Olumsuzluk programcılar için çok önemlidir çünkü değeri aktarmanın çok etkili bir yoludur. Bir keresinde bir programlama kampına katılmıştım ve öğrencilere bir endüstri kültürü aşılamanın standart uygulaması, memleri, hikayeleri ve videoları cömertçe sağlamaktı; en popülerleri ise istismar edilmişti. programcıların insanların yanlış anlaması karşısında yaşadığı hayal kırıklığı. İyiyi, Kötüyü, Çirkin'i tanımlamak için duygusal araçları kullanabilmek güzel, Bunu Yapmayın, Asla. Yeni gelenleri, BT'den uzak meslektaşları tarafından muhtemelen yanlış anlaşılacakları gerçeğine hazırlamak gerekir. Arkadaşları onlara milyon dolarlık uygulama fikirleri satmaya başlayacak. Köşede bir sürü minotor varken, modası geçmiş kodlardan oluşan sonsuz labirentlerde dolaşmak zorunda kalacaklar.

Programlamayı ilk öğrendiğimizde “programlama deneyiminin” derinliğine dair anlayışımız, diğer insanların duygusal tepkilerini gözlemlemeye dayanır. Bu, mesajlardan açıkça görülebilmektedir. sabe ProgramcıMizah, birçok yeni programcının takıldığı yer. Esprili olanların çoğu, bir dereceye kadar farklı olumsuzluk tonlarıyla renklendirilmiştir: hayal kırıklığı, karamsarlık, öfke, küçümseme ve diğerleri. Bu size yeterli gelmiyorsa yorumları okuyun.

Kodlara duyulan öfke: programcılar ve olumsuzluk

Programcıların deneyim kazandıkça giderek daha olumsuz hale geldiklerini fark ettim. Yeni başlayanlar, kendilerini bekleyen zorlukların farkında olmadan, bu zorlukların nedeninin sadece deneyim ve bilgi eksikliği olduğuna inanma isteğiyle ve şevkle başlarlar; ve eninde sonunda gerçeklerle yüzleşecekler.

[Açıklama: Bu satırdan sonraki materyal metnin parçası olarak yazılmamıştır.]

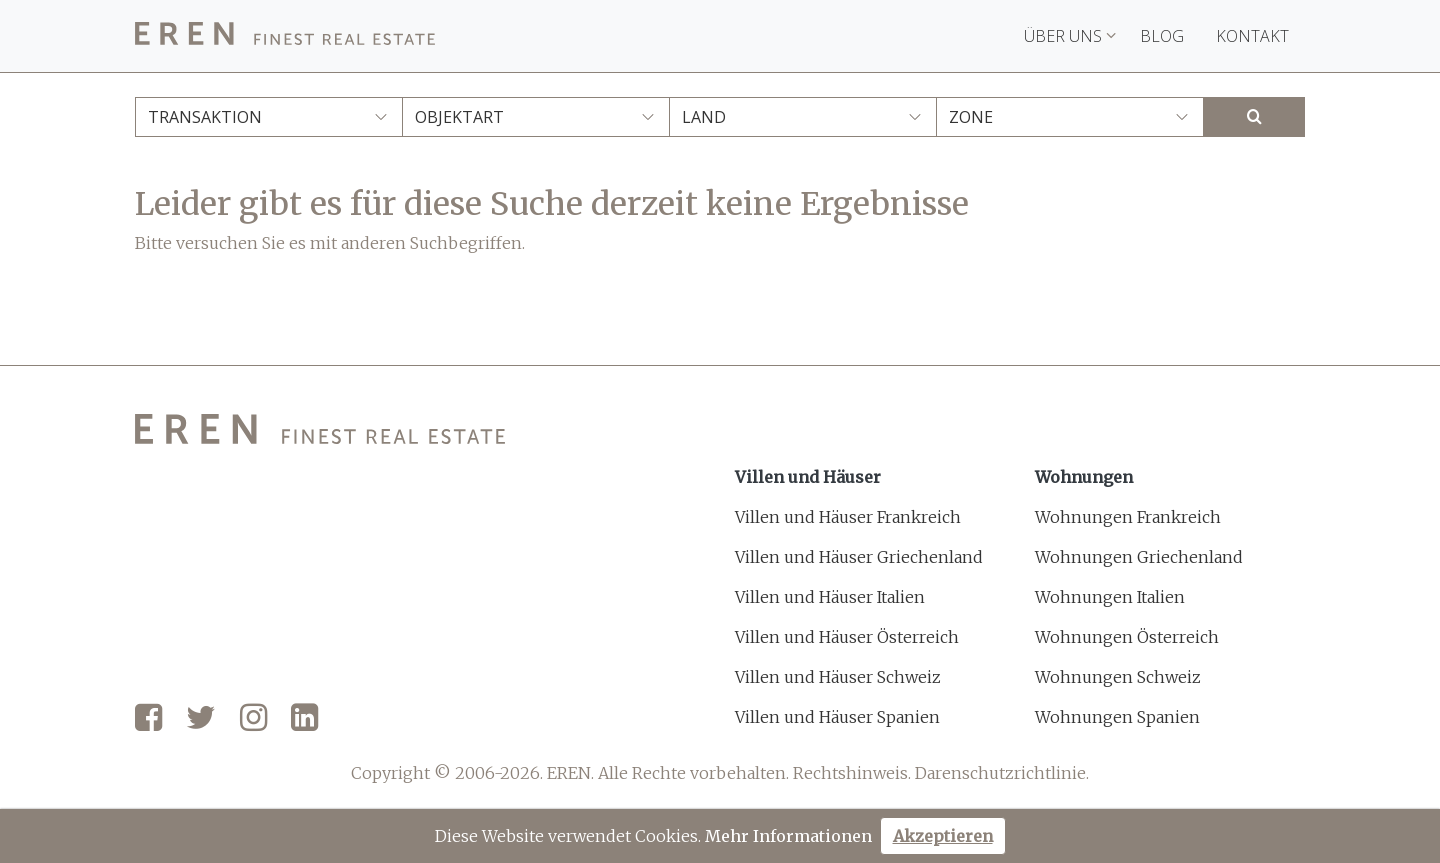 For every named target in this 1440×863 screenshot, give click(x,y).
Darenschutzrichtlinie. (1002, 773)
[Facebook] (148, 719)
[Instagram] (253, 719)
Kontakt (1252, 36)
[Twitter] (201, 719)
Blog (1162, 36)
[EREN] (285, 36)
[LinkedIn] (304, 719)
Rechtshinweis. (852, 773)
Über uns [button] (1070, 36)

Zaman geçtikçe deneyim kazanırlar ve İyi kodu Kötüden ayırt edebilir hale gelirler. Ve o an geldiğinde, genç programcılar açıkça kötü kodlarla çalışmanın hayal kırıklığını hissediyorlar. Ve eğer bir takım halinde çalışıyorlarsa (uzaktan veya yüz yüze), genellikle daha deneyimli meslektaşlarının duygusal alışkanlıklarını benimserler. Bu genellikle olumsuzluğun artmasına neden olur, çünkü gençler artık kod hakkında düşünceli bir şekilde konuşup onu iyi ve kötü olarak ayırabiliyor ve böylece "bilgi sahibi" olduklarını gösterebiliyorlar. Bu, olumsuzluğu daha da güçlendirir: Hayal kırıklığı nedeniyle meslektaşlarınızla iyi geçinmek ve bir grubun parçası olmak kolaydır; Kötü Kodu eleştirmek, başkalarının gözünde statünüzü ve profesyonelliğinizi artırır: Olumsuz görüşlerini ifade eden kişiler genellikle daha zeki ve yetkin olarak algılanır.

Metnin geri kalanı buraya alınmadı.